From the records below, return every line containing the word "identificatorii".

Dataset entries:
================================

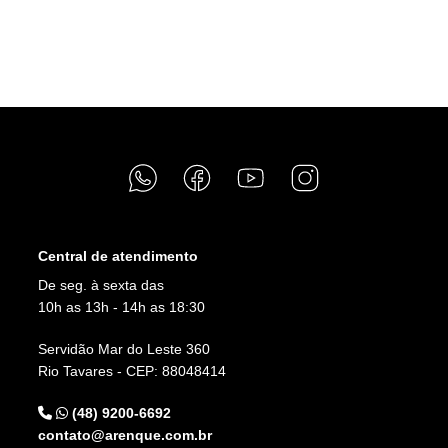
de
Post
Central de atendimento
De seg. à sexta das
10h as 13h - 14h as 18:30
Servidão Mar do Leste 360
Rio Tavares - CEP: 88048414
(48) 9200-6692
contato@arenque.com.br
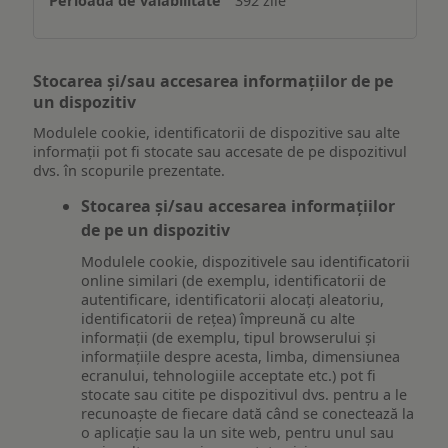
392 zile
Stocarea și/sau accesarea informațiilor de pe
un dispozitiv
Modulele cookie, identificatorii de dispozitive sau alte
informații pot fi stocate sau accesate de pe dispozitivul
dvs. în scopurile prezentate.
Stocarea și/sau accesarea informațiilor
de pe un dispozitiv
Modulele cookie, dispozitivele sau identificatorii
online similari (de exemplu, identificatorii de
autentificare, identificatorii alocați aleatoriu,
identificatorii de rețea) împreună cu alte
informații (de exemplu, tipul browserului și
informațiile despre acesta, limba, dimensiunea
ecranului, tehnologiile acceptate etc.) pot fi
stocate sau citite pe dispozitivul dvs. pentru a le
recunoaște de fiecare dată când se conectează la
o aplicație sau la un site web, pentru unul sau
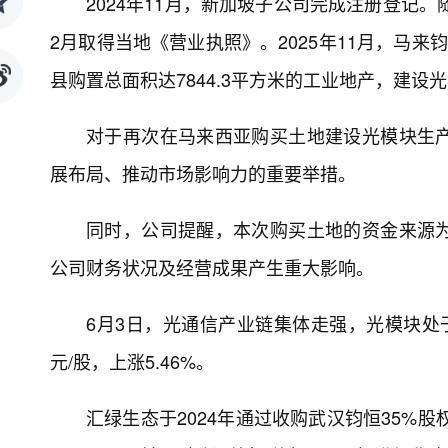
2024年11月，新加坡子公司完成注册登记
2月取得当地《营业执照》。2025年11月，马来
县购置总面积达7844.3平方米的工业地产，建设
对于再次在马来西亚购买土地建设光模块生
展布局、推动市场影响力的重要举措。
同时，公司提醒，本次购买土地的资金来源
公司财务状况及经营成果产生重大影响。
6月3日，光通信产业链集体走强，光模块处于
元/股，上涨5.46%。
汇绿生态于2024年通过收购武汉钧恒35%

================================

*Task output*:
Modulele cookie, identificatorii de dispozitive sau alte
Modulele cookie, dispozitivele sau identificatorii
online similari (de exemplu, identificatorii de
autentificare, identificatorii alocați aleatoriu,
identificatorii de rețea) împreună cu alte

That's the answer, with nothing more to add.